Guadeloupe is one of my fave Caribbean islands, there’s no denying it. Brightly coloured buildings, a relaxed but carnivalesque vibe, and some of the most glorious beaches I’ve ever laid eyes on; it’s frankly just downright marvellous. There are GOOD TIMES to be had here! I visited St Anne on my last day in Guadeloupe, after three months docking regularly there, and although it was one of the more developed places we visited on the French Caribbean island (ie, resort central station, please mind the gap), this made a great day trip from Pointe-a-Pitre, allowing us to chill out and appreciate the Caribbean lifestyle in a truly relaxed and peaceful fashion.
Rain, rain and hurricanes
We set off in a taxi from Pointe-a-Pitre port, loving life and very much excited for what the day had to bring. Goats and chickens wandered up and down the roads, thick forests of palm trees swayed in the breeze, and the peeling roadside billboards announced their slogans pretty much exclusively in French, because, you know. We were technically in French territory after all.The music from the radio was rolling- naturally a collection of bachata classics from the taxi driver- and we were completely filled with optimism about the day ahead. Nothing could bring us down!!
Except it did, because the next thing you know, the heavens had opened and seemed to not be willing to chill out any time in the foreseeable future. That’s the thing about the Caribbean in general. Rain is very much to be expected. At least when I was there, from February to May.
The rain stuck around in a torrential fashion right up until approximately four and a half minutes before our ETA in St Anne. BRILLIANT TIMING, THE NATURAL ELEMENTS!! The taxi driver drove us along a bumpy back road as the sun began to blast back out from behind a cloud in triumph; under fallen trees and electricity pylons sticking out at a 45° angle, wires hanging slack like the strings of broken spider webs. Although it had been months since the most recent hurricane had swept through the Caribbean, parts of Guadeloupe still showed the signs of the its pathway.
A classic Caribbean situation
Clambering out of the taxi with ultimate joy that the sunshine was back, we headed past empty huts holding the empty husks of coconuts for the beach a little further along the shore than the main town of St Anne- Plage Caravelle, which some say is the best beach in Guadeloupe. The sea was a vivid turquoise colour with a glorious strip of white sand; although one patch of ocean closest to our entrance appeared to be carpeted with tonnes and tonnes of thick ribbony seaweed. This didn’t seem like the kind of water you’d gladly jump into, that’s for sure. There had recently been choppy waters around the area, which had led to the congregation of all this floating seaweed right by the beach, and the odd pelican paddled on through it in the sunshine.

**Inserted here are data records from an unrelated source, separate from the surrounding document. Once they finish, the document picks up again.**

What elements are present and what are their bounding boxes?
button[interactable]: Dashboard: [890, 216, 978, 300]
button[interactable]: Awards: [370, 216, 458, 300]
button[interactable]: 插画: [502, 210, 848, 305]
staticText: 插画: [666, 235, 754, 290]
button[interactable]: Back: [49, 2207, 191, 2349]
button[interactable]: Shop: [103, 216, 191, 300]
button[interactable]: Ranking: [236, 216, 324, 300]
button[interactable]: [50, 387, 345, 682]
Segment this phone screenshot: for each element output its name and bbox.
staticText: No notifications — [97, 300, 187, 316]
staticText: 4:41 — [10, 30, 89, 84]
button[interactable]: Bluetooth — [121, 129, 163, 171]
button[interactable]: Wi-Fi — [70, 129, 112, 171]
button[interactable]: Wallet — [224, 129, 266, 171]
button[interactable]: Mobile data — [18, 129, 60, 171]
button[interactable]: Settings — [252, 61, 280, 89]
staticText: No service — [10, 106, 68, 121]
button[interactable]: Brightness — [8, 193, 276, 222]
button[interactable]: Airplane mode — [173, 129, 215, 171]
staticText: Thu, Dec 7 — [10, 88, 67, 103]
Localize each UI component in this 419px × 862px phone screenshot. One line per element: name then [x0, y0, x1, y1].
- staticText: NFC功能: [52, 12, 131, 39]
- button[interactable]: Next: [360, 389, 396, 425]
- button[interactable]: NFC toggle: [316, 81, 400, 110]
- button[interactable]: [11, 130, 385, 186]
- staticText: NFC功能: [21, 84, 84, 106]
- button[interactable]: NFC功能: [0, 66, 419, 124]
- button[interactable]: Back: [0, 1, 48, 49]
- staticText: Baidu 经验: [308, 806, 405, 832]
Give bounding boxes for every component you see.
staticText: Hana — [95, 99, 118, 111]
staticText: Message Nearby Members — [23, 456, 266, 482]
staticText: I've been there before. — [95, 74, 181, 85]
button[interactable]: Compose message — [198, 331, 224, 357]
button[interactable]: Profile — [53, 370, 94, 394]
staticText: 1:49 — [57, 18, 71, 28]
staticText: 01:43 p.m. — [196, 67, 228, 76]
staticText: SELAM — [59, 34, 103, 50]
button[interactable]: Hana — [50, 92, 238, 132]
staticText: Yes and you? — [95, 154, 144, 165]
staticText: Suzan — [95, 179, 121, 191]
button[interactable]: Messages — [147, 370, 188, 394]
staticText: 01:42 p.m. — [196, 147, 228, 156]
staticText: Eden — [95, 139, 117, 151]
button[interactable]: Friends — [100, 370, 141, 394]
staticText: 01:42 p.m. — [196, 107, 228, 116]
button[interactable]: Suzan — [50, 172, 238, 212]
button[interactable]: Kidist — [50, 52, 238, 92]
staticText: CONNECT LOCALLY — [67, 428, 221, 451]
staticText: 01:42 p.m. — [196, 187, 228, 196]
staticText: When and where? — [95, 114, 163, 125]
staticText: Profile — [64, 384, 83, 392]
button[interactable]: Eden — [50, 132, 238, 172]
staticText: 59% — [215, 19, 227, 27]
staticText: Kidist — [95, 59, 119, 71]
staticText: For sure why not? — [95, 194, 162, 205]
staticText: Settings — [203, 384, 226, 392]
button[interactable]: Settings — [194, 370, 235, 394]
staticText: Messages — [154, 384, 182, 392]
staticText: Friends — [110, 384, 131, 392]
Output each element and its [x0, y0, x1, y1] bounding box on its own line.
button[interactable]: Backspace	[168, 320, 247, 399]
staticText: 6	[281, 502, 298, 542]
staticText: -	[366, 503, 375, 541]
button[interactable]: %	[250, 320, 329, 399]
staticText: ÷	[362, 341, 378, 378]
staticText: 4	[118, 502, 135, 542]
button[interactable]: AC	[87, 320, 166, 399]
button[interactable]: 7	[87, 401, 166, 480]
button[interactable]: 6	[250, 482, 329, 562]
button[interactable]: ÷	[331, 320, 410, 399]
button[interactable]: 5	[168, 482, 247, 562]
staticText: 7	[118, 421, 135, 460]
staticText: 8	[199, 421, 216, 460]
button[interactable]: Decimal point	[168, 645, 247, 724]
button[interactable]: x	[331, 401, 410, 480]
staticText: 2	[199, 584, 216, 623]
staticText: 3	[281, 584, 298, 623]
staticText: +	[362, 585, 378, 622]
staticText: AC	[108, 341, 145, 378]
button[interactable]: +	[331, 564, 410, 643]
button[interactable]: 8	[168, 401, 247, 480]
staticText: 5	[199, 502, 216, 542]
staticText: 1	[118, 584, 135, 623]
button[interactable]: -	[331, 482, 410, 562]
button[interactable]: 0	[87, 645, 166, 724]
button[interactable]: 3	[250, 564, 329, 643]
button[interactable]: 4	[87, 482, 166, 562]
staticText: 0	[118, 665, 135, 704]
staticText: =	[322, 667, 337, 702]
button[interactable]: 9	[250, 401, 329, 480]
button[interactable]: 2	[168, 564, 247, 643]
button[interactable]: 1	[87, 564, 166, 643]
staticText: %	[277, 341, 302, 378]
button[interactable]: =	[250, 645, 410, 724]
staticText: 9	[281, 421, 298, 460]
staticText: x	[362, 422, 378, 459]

Related: A Magical Island in Guadeloupe
We kept going, to where huts hired out beach equipment and the odd very slick-looking beach bar offered all the tropical cocktails to people staying in the resorts. This beach was far more developed than the ones I’d been used to visiting; even in places like Antigua- land of 365 beaches, and resorts galore- I’d still found a fair few restaurants where the locals eat. But Plage Caravelle was a much glossier affair. Beautiful- but 100% glossier. This is really a place to relax, not explore. A Club Med resort sits at the furthest end, although anyone is still welcome to wander up and down the shore here and it wasn’t crowded at all.
Palm trees provided shade for beach goers, and climbing material for iguanas. I’ll be honest here pals, there’s something about iguanas that I find altogether a little bit unnerving. It’s the way they look at you, as if they could attack at any time, or at the very least silently scrutinising your every move. But I’m still pretty fascinated by them. These Guadeloupian beach guys were a pretty turquoise colour in coordination with the sea, and they seemed to just blend in very easy amongst the sunbathing people.
The rain returns
The sea was the perfect temperature and is crystal clear, although even on a calm day the current was fairly strong and we quickly got pulled further along the shoreline if we swam too far out. Sunbathing, relaxing and swimming is what this beach is perfect for, and if you’re in need of a chill out day then look no further my friends. As we drove away from the beach at the end of the day, the clouds rolled back over and the rain began to fall again; what a beaut window of opportunity and a stroke of sheer luck we had!
And what a little gem Sainte-Anne is.
- Hurricane season in Guadeloupe normally runs from roughly June/July to November.
- It’s possible to get a taxi from Pointe-a-Pitre cruise terminal without booking ahead; they wait at the port all the while that ships are docked there.
- Journey time from Pointe-a-Pitre to Sainte Anne is roughly 20 mins to half an hour, dependent on traffic. It cost us around €5 each for a taxi of 6 people.
- It is possible to get local buses in Guadeloupe, however as our time was restricted and they don’t run on a strict schedule, we felt like a taxi would be a safer bet.